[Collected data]
-------------------------
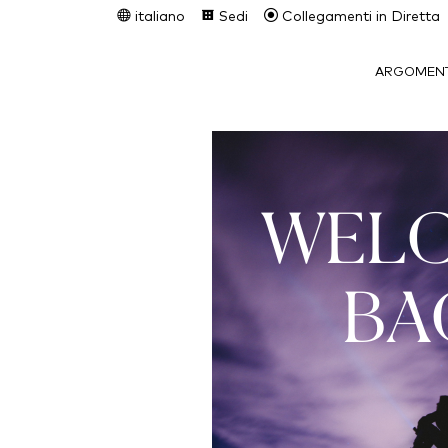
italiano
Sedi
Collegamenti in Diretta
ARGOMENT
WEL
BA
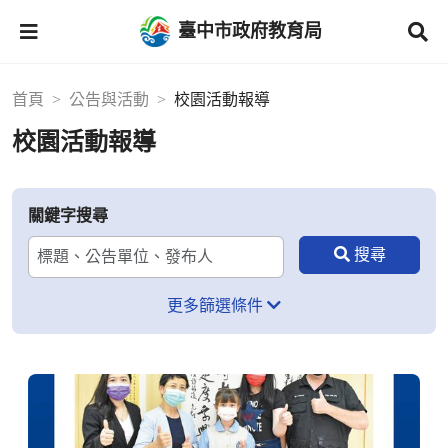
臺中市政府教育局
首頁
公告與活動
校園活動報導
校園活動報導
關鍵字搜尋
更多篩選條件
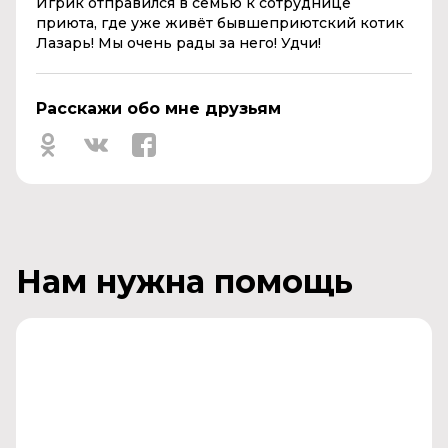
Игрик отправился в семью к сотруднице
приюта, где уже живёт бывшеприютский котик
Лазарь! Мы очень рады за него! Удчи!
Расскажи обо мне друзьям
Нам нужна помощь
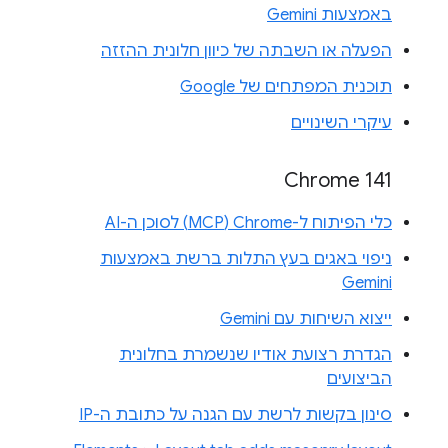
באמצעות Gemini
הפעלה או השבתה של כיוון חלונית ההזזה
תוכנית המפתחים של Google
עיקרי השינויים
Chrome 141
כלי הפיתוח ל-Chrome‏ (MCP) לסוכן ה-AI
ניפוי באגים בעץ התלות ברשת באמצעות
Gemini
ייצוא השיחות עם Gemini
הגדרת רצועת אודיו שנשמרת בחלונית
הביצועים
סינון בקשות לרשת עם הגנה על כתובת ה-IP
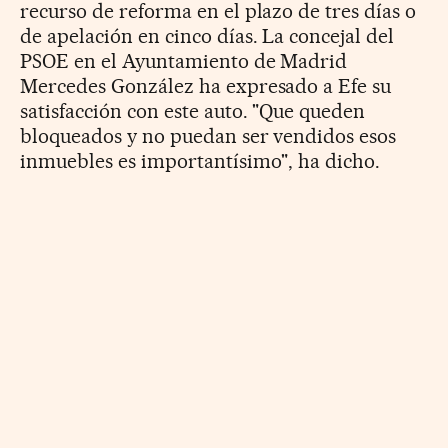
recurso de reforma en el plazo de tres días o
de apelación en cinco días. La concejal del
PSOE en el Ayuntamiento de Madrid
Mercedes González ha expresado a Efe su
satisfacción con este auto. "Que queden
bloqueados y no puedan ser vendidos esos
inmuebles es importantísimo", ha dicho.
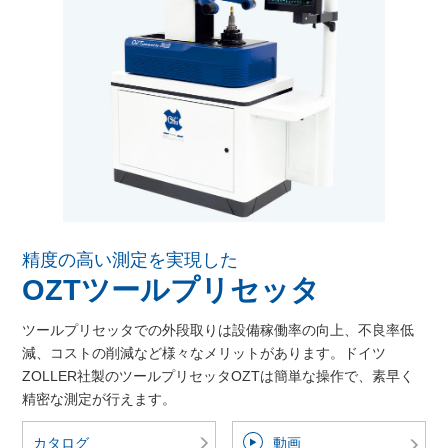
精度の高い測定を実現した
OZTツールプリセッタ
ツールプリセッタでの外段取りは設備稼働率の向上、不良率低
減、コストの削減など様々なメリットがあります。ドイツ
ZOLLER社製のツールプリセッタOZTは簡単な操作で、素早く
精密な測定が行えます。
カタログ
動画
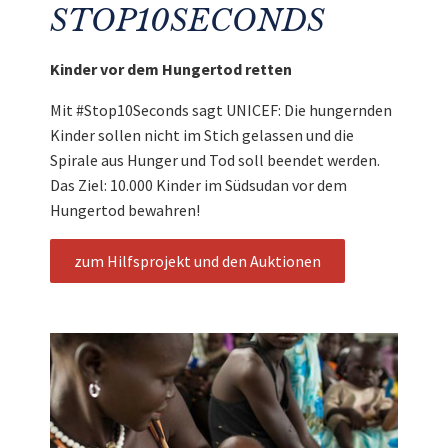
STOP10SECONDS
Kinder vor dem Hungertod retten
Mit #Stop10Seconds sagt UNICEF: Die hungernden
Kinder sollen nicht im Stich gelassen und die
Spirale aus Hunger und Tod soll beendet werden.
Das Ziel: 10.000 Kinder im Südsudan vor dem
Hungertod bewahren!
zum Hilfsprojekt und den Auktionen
-------------------------
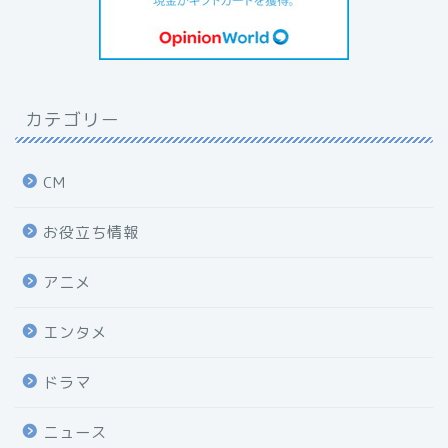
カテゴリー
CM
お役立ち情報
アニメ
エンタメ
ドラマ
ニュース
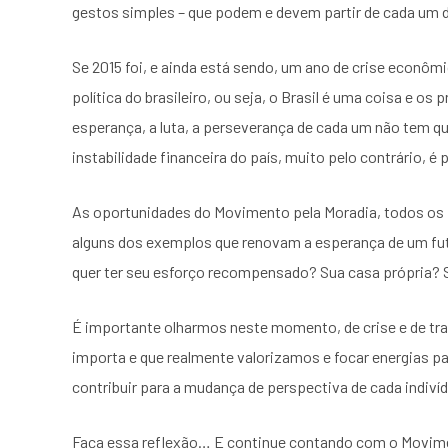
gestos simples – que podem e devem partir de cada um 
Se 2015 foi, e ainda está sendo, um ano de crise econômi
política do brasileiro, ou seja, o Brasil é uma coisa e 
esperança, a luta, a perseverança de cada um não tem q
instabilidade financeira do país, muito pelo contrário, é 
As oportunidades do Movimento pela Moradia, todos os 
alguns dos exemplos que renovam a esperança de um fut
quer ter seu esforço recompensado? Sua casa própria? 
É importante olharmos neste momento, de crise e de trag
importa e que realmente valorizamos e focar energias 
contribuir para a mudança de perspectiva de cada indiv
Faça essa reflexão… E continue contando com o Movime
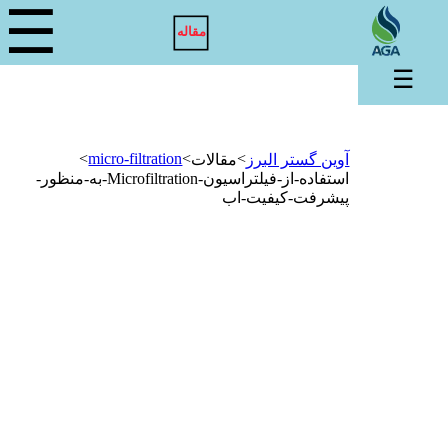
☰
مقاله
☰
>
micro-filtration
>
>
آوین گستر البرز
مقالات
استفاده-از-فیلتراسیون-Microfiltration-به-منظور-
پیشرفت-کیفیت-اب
-------------------------
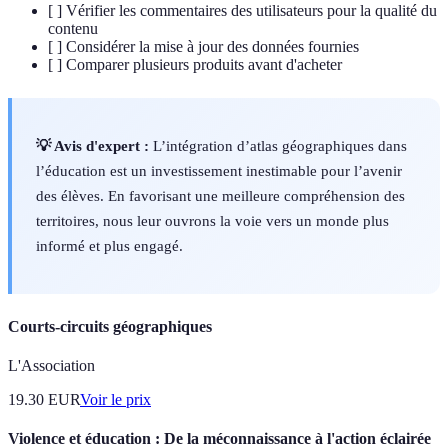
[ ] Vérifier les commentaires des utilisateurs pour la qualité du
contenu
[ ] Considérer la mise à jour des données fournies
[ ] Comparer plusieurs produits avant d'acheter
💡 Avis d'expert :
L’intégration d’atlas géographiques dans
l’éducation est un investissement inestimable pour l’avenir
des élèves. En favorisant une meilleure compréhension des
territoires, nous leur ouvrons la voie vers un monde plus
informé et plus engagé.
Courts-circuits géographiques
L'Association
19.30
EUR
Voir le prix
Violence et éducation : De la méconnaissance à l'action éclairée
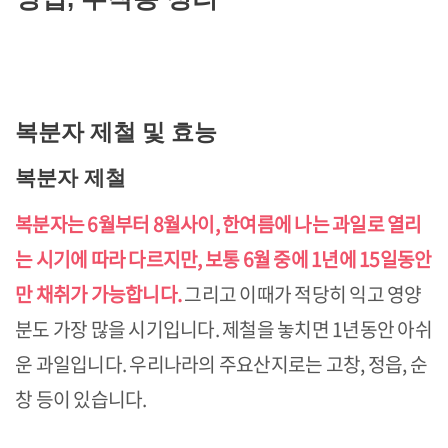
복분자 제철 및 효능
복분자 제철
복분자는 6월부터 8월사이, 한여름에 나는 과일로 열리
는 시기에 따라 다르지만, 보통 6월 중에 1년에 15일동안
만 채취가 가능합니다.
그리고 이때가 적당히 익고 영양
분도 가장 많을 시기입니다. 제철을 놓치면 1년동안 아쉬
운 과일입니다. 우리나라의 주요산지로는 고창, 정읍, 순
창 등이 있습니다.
-------------------------
* **REQUIREMENT**: Filter the data above down to lines with the word "pour", and copy them.

* **TASK SOLUTION**:
[ ] Vérifier les commentaires des utilisateurs pour la qualité du
l’éducation est un investissement inestimable pour l’avenir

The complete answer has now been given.